Nice, but I have to quibble: Andrew asserts of denotational semantics: Unfortunately, having all these mathematical objects and theorems floating around isn't getting you much closer to having a compiler for the language, which simply isn't true: a denotational semantics provides you with the recipe for automatically generating an interpreter, which in principle can automatically transformed into a compiler by partial evaluation. The real problem with denotational semantics is that it's proven difficult to provide them for non-toy languages.
- Of limited scope and Predicate objects talks about some issues around variables whose meaningfulness varies through their lifetime.
- Monads by stealth motivates a C++ abstraction that turns out to be the same thing as a paradigmatic monad.

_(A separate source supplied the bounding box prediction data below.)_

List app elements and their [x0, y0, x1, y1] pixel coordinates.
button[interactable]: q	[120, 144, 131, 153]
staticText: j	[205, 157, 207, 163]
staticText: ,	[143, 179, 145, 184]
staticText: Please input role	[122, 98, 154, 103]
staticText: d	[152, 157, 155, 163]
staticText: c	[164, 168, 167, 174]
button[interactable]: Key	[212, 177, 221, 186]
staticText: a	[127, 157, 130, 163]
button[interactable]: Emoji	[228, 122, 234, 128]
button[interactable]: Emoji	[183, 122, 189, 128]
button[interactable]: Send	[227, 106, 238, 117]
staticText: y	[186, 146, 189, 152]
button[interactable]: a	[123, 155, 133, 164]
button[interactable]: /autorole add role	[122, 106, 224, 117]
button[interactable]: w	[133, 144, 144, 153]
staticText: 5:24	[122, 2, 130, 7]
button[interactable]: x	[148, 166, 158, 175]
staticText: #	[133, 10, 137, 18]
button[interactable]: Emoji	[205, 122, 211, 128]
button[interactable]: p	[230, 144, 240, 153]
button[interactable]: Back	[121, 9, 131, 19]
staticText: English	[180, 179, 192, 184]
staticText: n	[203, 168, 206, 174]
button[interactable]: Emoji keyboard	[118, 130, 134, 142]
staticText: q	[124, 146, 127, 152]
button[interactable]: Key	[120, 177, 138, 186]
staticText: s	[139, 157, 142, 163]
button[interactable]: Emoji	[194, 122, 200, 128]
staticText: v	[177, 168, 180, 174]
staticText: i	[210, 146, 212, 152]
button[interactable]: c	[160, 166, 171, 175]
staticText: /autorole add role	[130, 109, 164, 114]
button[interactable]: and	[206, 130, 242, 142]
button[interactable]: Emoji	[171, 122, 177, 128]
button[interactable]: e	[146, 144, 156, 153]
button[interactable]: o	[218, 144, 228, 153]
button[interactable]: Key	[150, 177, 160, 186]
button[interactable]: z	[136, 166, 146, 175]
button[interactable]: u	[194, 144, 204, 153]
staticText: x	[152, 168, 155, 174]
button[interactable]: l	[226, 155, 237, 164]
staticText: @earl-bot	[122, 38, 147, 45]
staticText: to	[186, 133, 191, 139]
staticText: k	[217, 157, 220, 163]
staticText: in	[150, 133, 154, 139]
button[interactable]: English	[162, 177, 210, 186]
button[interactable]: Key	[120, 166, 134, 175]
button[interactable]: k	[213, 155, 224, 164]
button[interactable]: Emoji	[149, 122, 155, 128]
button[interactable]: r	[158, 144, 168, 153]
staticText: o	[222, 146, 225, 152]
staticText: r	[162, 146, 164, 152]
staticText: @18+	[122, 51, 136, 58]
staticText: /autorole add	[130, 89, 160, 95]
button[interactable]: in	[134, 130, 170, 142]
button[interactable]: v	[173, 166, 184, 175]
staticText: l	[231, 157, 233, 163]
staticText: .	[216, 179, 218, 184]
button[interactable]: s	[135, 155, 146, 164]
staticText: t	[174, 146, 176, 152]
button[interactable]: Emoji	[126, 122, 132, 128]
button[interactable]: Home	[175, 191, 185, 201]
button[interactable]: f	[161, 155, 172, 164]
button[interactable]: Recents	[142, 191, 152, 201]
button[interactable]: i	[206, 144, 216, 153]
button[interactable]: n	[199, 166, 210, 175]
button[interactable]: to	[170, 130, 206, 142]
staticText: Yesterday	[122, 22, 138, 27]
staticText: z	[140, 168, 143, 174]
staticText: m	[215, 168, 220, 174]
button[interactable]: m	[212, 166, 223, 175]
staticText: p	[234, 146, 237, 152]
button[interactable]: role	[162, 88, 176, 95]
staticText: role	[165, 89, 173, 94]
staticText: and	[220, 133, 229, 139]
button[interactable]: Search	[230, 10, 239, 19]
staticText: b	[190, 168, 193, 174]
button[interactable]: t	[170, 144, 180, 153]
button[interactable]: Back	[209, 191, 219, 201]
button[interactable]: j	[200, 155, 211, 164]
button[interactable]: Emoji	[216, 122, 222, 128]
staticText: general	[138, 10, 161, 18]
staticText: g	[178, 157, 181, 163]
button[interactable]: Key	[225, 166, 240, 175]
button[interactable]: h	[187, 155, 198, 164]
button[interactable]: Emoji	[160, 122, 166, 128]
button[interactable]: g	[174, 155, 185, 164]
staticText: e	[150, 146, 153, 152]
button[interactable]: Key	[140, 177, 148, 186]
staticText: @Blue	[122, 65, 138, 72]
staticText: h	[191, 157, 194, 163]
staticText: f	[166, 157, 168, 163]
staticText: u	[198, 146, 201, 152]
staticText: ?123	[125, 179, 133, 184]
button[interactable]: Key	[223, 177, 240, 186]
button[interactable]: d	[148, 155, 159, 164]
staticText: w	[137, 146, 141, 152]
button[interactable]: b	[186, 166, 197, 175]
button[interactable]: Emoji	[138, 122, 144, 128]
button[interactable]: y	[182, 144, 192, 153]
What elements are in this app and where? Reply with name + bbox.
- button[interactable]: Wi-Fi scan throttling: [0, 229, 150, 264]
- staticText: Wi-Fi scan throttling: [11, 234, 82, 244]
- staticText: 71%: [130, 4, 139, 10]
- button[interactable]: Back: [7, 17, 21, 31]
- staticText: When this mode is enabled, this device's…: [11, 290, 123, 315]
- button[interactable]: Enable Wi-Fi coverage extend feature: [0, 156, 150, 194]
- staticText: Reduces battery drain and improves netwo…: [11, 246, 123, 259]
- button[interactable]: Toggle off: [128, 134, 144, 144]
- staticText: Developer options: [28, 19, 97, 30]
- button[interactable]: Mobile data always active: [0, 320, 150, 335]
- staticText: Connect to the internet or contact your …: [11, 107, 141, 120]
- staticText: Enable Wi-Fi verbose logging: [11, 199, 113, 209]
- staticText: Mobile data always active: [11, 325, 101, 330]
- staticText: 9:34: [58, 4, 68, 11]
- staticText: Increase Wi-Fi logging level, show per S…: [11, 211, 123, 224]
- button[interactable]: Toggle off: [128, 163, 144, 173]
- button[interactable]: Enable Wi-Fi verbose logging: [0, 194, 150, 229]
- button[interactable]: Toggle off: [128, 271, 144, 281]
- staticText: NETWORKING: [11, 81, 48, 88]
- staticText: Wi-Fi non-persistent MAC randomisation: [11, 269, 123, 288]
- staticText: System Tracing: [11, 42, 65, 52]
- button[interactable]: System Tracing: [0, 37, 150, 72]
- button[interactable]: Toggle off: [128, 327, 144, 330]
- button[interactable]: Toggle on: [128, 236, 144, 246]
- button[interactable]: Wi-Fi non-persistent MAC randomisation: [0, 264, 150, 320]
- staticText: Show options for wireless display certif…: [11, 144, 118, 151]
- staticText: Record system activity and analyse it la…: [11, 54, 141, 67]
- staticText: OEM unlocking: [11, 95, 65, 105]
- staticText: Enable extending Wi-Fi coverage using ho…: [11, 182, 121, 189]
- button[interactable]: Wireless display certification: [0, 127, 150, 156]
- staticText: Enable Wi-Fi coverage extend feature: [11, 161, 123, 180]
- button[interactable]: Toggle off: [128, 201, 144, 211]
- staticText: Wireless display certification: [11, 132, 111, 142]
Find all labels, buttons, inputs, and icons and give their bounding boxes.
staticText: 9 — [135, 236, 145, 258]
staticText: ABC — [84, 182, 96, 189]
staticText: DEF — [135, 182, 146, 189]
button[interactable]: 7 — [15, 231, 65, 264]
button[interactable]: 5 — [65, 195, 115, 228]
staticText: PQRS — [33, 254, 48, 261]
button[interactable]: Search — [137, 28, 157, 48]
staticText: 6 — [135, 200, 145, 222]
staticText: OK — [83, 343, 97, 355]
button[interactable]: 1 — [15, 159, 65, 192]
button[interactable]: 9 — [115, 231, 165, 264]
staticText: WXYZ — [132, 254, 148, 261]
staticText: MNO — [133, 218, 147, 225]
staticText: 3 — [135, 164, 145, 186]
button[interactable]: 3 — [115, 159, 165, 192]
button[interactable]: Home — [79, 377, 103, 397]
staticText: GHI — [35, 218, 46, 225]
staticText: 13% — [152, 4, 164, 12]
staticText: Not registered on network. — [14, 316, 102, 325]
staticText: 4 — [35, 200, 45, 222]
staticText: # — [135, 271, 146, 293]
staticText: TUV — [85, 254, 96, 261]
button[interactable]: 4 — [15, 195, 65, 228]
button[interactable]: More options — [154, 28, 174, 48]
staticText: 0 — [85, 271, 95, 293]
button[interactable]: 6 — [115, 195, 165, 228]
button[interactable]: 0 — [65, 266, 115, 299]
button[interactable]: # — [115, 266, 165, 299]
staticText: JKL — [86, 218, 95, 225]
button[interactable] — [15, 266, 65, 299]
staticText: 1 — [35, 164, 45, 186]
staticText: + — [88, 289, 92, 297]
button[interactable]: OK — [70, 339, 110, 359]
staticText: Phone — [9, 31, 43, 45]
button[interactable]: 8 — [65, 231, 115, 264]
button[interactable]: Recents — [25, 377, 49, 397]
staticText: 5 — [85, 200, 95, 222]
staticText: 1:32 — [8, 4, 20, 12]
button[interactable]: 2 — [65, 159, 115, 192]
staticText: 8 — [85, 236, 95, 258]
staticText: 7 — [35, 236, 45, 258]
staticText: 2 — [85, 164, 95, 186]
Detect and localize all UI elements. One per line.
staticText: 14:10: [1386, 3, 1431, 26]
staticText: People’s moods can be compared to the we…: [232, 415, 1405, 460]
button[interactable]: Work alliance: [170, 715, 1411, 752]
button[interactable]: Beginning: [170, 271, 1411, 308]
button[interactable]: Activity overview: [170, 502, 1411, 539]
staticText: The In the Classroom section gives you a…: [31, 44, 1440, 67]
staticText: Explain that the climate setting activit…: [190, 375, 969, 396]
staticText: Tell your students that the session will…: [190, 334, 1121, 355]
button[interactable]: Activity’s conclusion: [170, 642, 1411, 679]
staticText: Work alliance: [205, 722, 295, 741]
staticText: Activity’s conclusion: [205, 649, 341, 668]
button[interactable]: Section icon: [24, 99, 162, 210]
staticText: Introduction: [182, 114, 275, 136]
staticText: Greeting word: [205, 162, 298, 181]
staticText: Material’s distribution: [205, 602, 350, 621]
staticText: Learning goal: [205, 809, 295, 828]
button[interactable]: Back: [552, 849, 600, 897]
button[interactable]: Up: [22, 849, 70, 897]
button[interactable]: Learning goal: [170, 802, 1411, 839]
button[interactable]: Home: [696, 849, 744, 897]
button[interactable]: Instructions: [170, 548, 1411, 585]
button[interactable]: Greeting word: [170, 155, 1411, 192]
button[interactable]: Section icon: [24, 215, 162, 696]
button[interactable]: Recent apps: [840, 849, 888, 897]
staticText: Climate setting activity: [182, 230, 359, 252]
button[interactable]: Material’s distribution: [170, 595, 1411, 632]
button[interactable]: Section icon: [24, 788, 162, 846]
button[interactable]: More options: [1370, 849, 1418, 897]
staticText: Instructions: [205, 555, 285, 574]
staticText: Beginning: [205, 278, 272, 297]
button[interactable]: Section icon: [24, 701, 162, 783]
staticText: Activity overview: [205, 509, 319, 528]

Graydon's recent thoughts on pointers
I don't share graydon's dislike of garbage collection (in particular, functional programming becomes tiresome with explicit memory management), but I do think there is a lack of languages that allow garbage collection, allow user control without any enforced runtime, and allow one flexibility in choosing mixtures of the two (Scheme48/prescheme sort of allows this, but the runtime is not optional, and the mixing is not flexible or convenient). In particular I would like to see a language where one could, without undue pain, transform code written assuming garbage collection into code with explicit memory management. There's a lot of know-how of how to do this is the scheme community
I believe there is some relationship between this approach and the "linear naming" research that chalst is doing.There is definitely a similar way of thinking going on, although some important differences:
- The implementation of "linear names" has always been as reversible pointers, ie. each pointer points to a back pointer; pointers are usually implemented as pairs of C pointers to data structures plus offsets to the backpointer, allowing several reversible pointers to point to the same data structure; thus names are not quite the same thing as ownership;
- There are no weak pointers in anything written or implemented. Alan Bawden and I thought of adding them, they would have uses, but nothing was ever done. Instead sharing is done explicitly, by having special data structures that allow the data structure to be connected to arbitrarily many users by means of sharing trees. This is related to the way proof nets are handled for linear logic, hence the "linear" in linear naming.
- We are happy with cycles, but then we are not trying to eliminate garbage collection (yet); disconnected subgraphs are garbage. There is a resource management problem since data structures may span many hosts and may move unpredictably; there's a fairly easy solution, but possibly ideas such as yours could improve on that.
A Security Kernel Based on the Lambda-Calculus
I've linked to Jonathan Rees' 1995 PhD thesis before, but am plugging it again, since it was mentioned on Lambda the Ultimate.